31 アマゾネスのローズちゃん
私は異形変身で防御力を高めているけど、ローズちゃんを警戒している。
理由は簡単。彼女の剣なら私を殺せると思ったからだ。
「ローズちゃん、ところで、なんでここに?」
「冒険者ギルドに寄ったら、アヤメが多くの悪人に追われてると聞いて、探してた」
そして、私を見つけたのか。嫌なものも見られた。
「何か分かった?」
「ああ」
こいつとも戦うのか。
「私が理想とする高みに、お前がいる」
「へ?」
「我がアマゾネスにも奥義として「獣装」「精霊降臨」がある。強力な昆虫の力を借りる技術も多くある。甲虫術の使い手に一度技を見せてもらったが、アヤメの技能の方がはるかに上だ」
「だけど、化け物って言われた」
「飛び抜けた力を持つものは、そう呼ばれる」
「そもそも、なんでブーヨの街まで来たのよ、ローズちゃん。まだ戦いたいの?」
「違う、アヤメに謝るためだ。お前の行動に感動した」
・・心当たりがない。
善行なんて積んだ覚えがない。
「何の話?」
「最初に会った街の近くで若い冒険者3人を助けただろう」
あっ、成り行きで助けた奴らのことだ。ローズちゃん、あなたが現れたから、私は若い冒険者との交流を絶たれたんだよ。

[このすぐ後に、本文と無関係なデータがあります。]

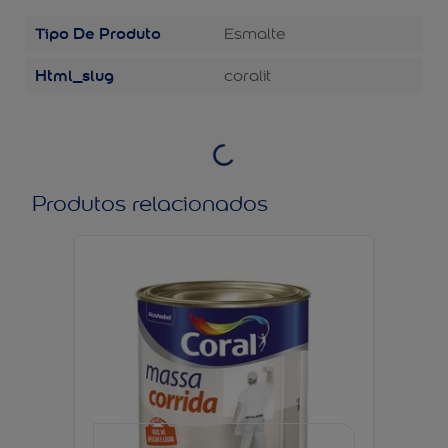
Tipo De Produto
Esmalte
Html_slug
coralit
Produtos relacionados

「オークソルジャーに連れ去られた女性を助け、オークを討伐。彼らの怪我を治してやった上に、貴重な豚の素材まで渡したそうだな。その話を聞いて、感銘を受けたのだ」
「ローズちゃん重いよ。そして暑苦しい。あれは、偶然に遭遇したからやっただけ。最初は見殺しにする気だったんだから」
「それでも、彼らは心から感謝していたぞ」
う、複雑な心境の時に、異形も含めた私を肯定してくれる言葉。
脳筋バカと決めつけていたローズちゃんがくれるとは、思ってなかった。
「私は、避けられる戦いを受けて、ギルドで4人殺した」
「振りかかる火の粉を払っただけだろう」
「さっきも返り討ちとはいえ6人殺した。今も2人追加した」
「だけどアヤメは、若い冒険者を3人も助けたじゃないか」
「う、うう」
私の異形変身を見ても、何も私のことを否定しない。こんなやつがいたんだ。
「泣いてるのか?どうした、戦闘で怪我でもしていたか?」
「・・してない」
涙を止めないと。
「すまん、私が何か余計なことを言ったか。里から修行に出たあとは、空気が読めないと言われて仲間が出来ないんだよ」
「・・」
「うまく会えたし、もう去るよ。追いかけ回してすまなかった。もう現れないから、安心してくれ」
がしっ。
袋小路の奥から出てきたローズちゃんの手を思わずつかんでしまった。